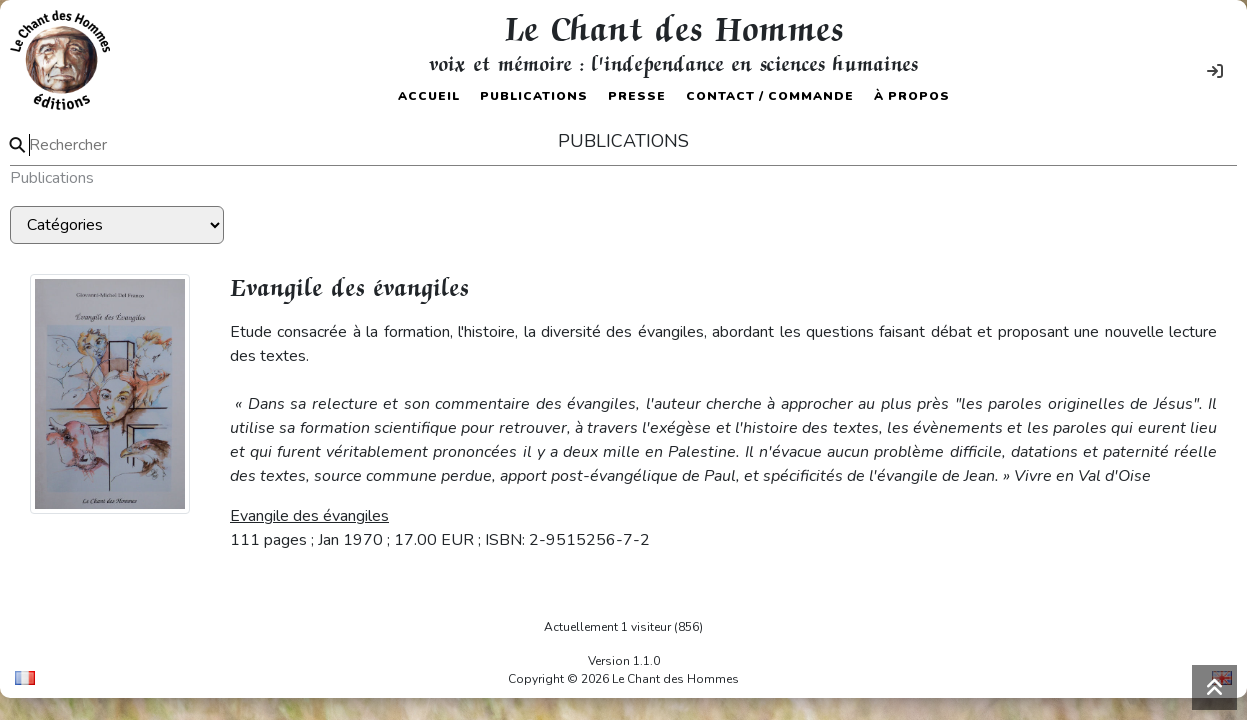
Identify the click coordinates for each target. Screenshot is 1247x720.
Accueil (429, 96)
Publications (534, 96)
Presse (637, 96)
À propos (912, 96)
※ ※ ※
- Activity: The records above must all be output exactly. Omit the images.

- Response:
Identify the click coordinates for each target. Screenshot is 1247x720.
Accueil (429, 96)
Publications (534, 96)
Presse (637, 96)
À propos (912, 96)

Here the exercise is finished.